Adaptive Federated Dropout: Improving Communication Efficiency and
Generalization for Federated Learning
- URL: http://arxiv.org/abs/2011.04050v1
- Date: Sun, 8 Nov 2020 18:41:44 GMT
- Title: Adaptive Federated Dropout: Improving Communication Efficiency and
Generalization for Federated Learning
- Authors: Nader Bouacida, Jiahui Hou, Hui Zang and Xin Liu
- Abstract summary: A revolutionary decentralized machine learning setting, known as Federated Learning, enables multiple clients located at different geographical locations to collaboratively learn a machine learning model.
Communication between the clients and the server is considered a main bottleneck in the convergence time of federated learning.
We propose and study Adaptive Federated Dropout (AFD), a novel technique to reduce the communication costs associated with federated learning.
- Score: 6.982736900950362
- License: http://arxiv.org/licenses/nonexclusive-distrib/1.0/
- Abstract: With more regulations tackling users' privacy-sensitive data protection in
recent years, access to such data has become increasingly restricted and
controversial. To exploit the wealth of data generated and located at
distributed entities such as mobile phones, a revolutionary decentralized
machine learning setting, known as Federated Learning, enables multiple clients
located at different geographical locations to collaboratively learn a machine
learning model while keeping all their data on-device. However, the scale and
decentralization of federated learning present new challenges. Communication
between the clients and the server is considered a main bottleneck in the
convergence time of federated learning.
In this paper, we propose and study Adaptive Federated Dropout (AFD), a novel
technique to reduce the communication costs associated with federated learning.

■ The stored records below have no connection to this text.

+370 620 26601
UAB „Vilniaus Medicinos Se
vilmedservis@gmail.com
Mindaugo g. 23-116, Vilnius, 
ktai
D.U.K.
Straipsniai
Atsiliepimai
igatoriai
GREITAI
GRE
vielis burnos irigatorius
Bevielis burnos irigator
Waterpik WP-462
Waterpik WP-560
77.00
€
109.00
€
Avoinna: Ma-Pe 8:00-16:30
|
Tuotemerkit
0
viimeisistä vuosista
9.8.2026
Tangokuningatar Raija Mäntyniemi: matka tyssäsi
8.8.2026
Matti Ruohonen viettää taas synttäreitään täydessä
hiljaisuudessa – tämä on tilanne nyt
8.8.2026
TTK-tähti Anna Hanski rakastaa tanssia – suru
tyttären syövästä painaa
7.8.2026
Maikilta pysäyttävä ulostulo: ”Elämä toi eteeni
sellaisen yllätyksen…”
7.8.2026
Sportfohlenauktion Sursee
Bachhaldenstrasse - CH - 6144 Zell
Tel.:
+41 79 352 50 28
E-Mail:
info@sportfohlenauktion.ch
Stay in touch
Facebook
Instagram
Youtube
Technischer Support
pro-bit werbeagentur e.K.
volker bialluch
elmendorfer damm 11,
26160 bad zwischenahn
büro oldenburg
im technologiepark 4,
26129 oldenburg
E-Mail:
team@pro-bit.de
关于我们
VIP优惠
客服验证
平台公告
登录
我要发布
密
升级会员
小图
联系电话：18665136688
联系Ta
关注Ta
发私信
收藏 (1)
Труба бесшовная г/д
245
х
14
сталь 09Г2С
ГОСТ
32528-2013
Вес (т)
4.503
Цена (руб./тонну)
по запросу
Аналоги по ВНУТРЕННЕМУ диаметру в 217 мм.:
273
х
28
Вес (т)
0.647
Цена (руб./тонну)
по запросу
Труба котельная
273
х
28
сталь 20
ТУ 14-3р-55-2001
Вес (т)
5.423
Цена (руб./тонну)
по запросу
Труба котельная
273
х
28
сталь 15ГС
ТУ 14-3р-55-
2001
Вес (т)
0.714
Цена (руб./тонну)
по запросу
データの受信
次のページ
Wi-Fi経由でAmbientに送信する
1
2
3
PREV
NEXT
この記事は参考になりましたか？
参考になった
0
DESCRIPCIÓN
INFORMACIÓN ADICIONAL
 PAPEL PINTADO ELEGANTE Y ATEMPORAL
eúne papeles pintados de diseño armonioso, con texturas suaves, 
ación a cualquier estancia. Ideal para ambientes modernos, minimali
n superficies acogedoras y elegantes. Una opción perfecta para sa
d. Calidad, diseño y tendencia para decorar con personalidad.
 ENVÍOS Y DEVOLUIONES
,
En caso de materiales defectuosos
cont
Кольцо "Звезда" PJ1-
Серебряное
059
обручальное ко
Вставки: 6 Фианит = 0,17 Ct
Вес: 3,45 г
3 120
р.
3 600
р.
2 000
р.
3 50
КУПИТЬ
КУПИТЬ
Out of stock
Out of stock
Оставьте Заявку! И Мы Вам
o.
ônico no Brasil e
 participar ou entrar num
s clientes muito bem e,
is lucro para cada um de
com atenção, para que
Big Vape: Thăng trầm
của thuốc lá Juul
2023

It optimizes both server-client communications and computation costs by
allowing clients to train locally on a selected subset of the global model. We
empirically show that this strategy, combined with existing compression
methods, collectively provides up to 57x reduction in convergence time. It also
outperforms the state-of-the-art solutions for communication efficiency.
Furthermore, it improves model generalization by up to 1.7%.